What you need to do:
Your task is to copy the data exactly while leaving out every picture.

[Stored data]
────────────────────

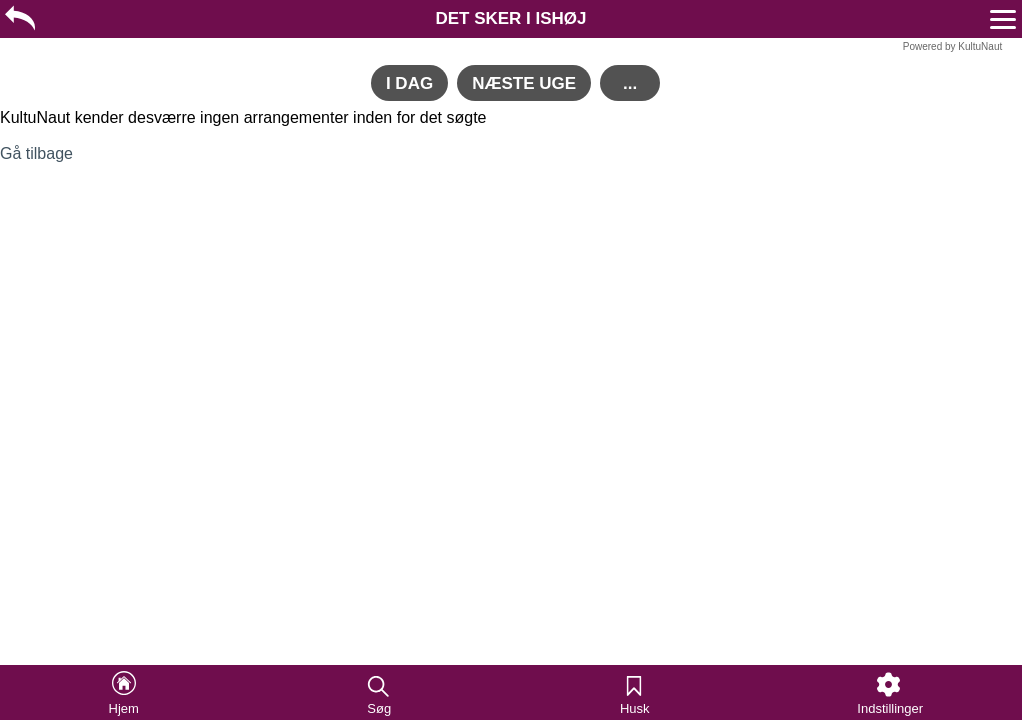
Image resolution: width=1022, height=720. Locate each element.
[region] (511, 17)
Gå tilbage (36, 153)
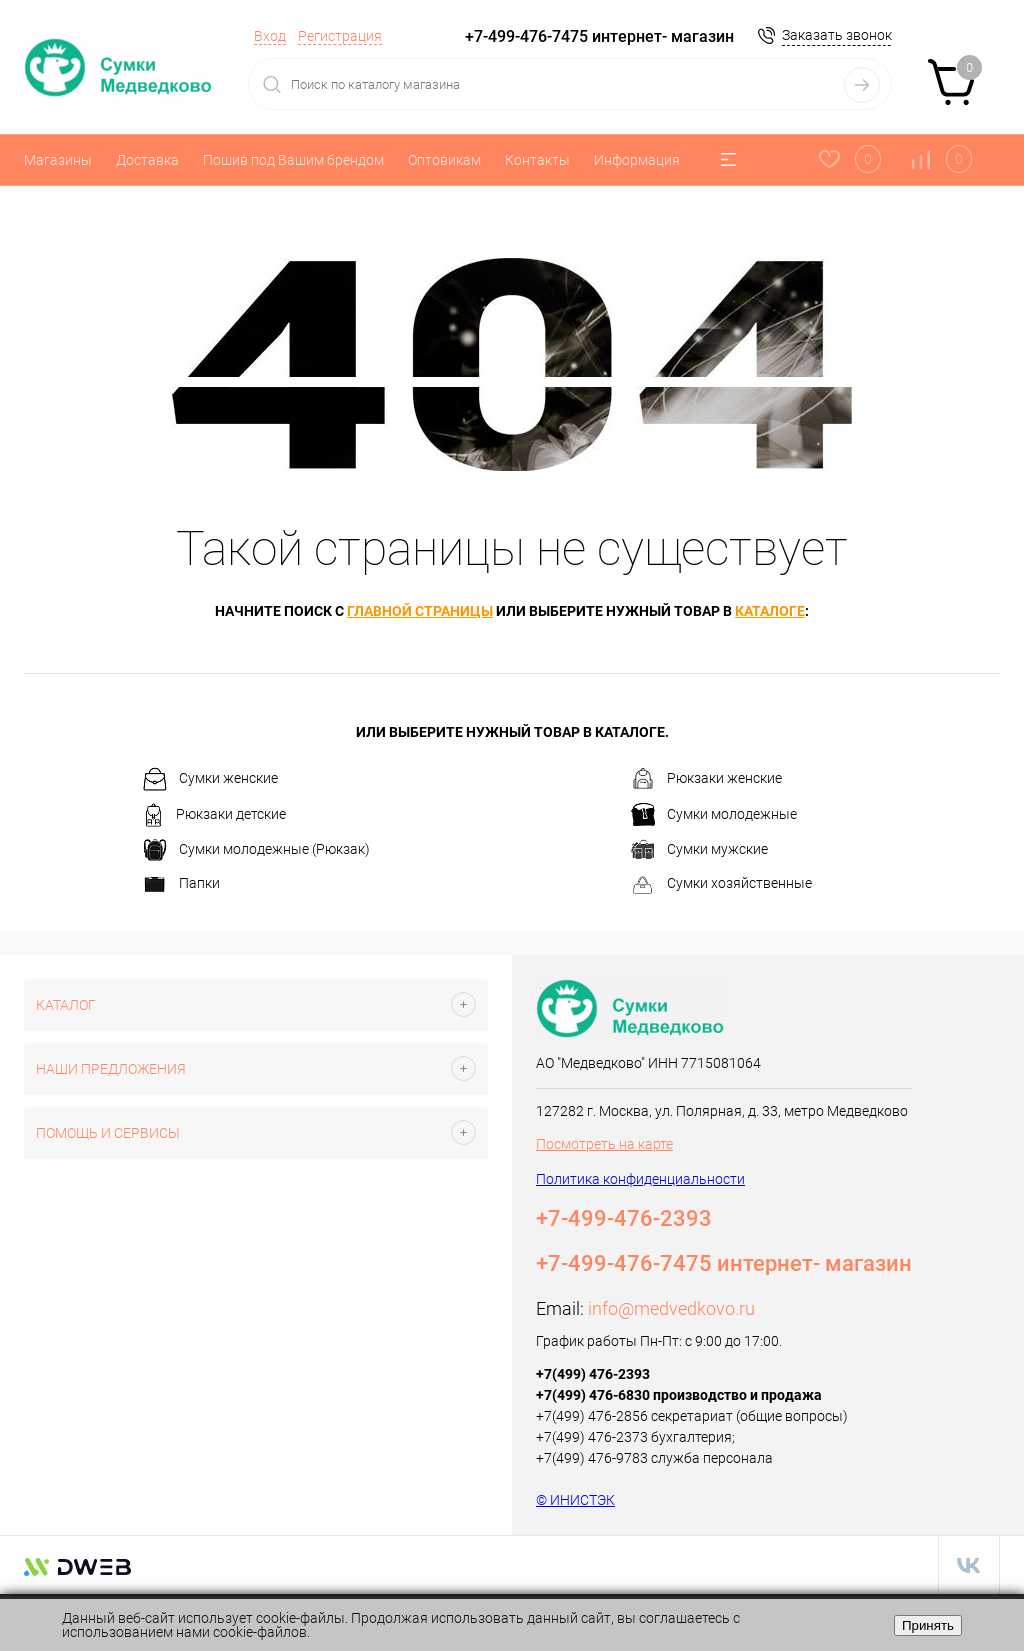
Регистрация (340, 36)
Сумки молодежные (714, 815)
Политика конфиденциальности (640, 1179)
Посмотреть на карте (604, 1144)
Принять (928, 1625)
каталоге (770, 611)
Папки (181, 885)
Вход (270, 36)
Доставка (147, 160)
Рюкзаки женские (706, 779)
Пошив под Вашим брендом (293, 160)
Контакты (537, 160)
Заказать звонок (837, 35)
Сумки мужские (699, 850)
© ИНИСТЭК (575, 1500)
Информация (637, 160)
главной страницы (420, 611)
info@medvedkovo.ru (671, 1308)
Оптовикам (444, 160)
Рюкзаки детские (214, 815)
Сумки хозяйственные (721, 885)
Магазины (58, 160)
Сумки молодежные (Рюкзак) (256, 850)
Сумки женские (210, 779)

────────────────────

Solution:
Image resolution: width=1022, height=720. Locate each element.
[region] (511, 17)
Gå tilbage (36, 153)
Регистрация (340, 36)
Сумки молодежные (714, 815)
Политика конфиденциальности (640, 1179)
Посмотреть на карте (604, 1144)
Принять (928, 1625)
каталоге (770, 611)
Папки (181, 885)
Вход (270, 36)
Доставка (147, 160)
Рюкзаки женские (706, 779)
Пошив под Вашим брендом (293, 160)
Контакты (537, 160)
Заказать звонок (837, 35)
Сумки мужские (699, 850)
© ИНИСТЭК (575, 1500)
Информация (637, 160)
главной страницы (420, 611)
info@medvedkovo.ru (671, 1308)
Оптовикам (444, 160)
Рюкзаки детские (214, 815)
Сумки хозяйственные (721, 885)
Магазины (58, 160)
Сумки молодежные (Рюкзак) (256, 850)
Сумки женские (210, 779)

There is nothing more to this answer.